We therefore select a few typical CG topics ranging from elementary to standard levels, so that the course attendees can easily access the course content. We don’t assume that the attendees have familiarity with highly advanced mathematics. Elements of linear algebra and calculus at undergraduate level would be enough.

More specifically, we start with homogeneous coordinates, affine transformations and quaternions. These are common and basic mathematical concepts for CG. Matrix exponential and logarithm are then discussed for curve/surface editing, deformation and animation of geometric objects. Eigenvalues and eigenvectors are also well known mathematical concepts, yet appear with different faces in various graphics applications. In this course we intend to give a unified mathematical scope of these concepts. The corresponding graphics topics then include principal curvatures in geometry, PCA and Bayesian Inference in statistical approaches for animation, and Spherical Harmonics for image-based rendering. As an advanced topic, we briefly describe the mathematical concept called duality.

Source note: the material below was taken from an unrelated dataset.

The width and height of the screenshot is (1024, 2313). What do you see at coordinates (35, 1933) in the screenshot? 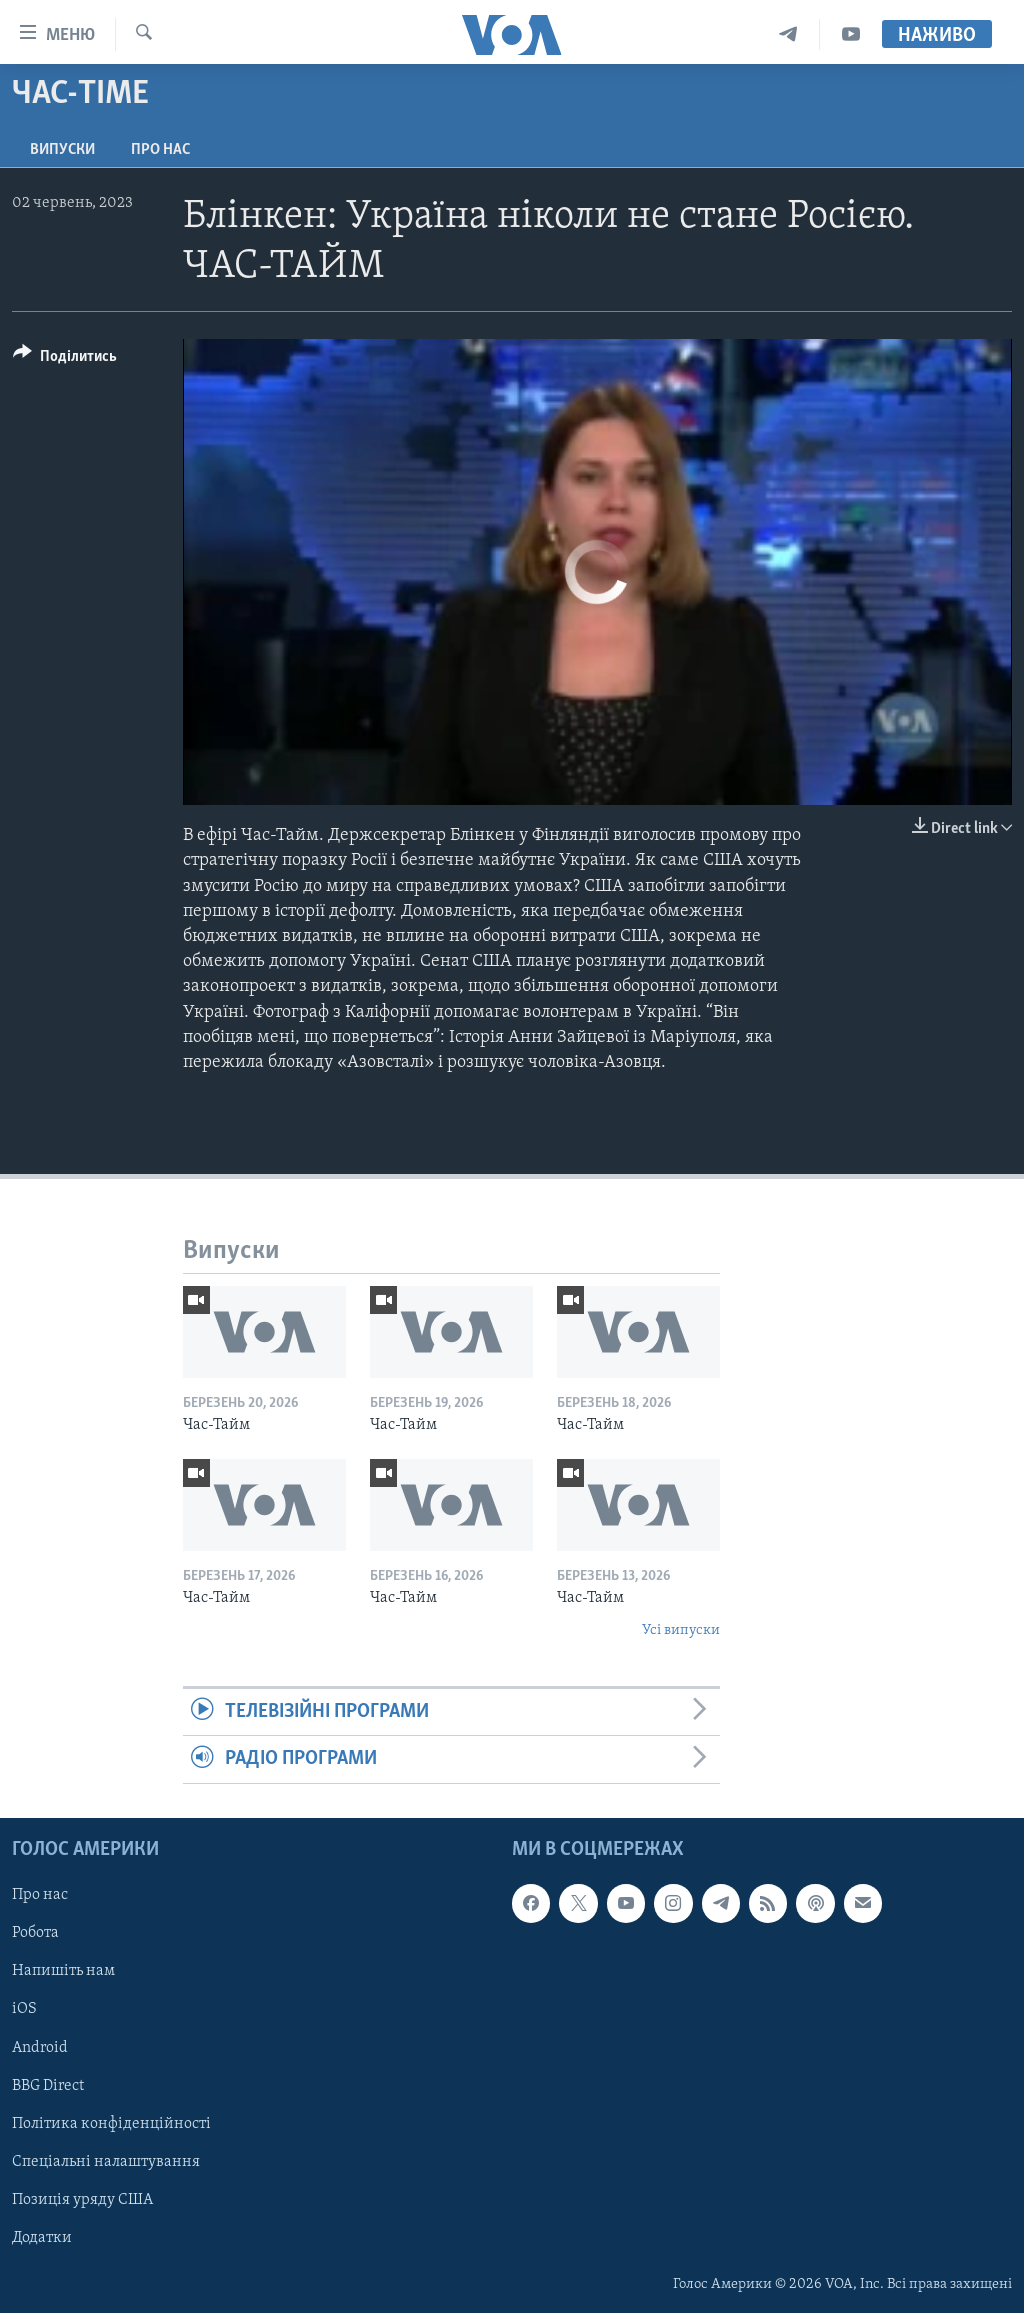 I see `Робота` at bounding box center [35, 1933].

Dual quaternion and theory of distribution will then be explained as mathematical basis of interpolation techniques for computer animation.

A unique feature of this course is that we demonstrate most of the mathematical concepts without rigorous formulation, while first showing their graphics applications. We expect this makes it easy to understand the mathematics mentioned above and to open the door for more advanced mathematical approaches.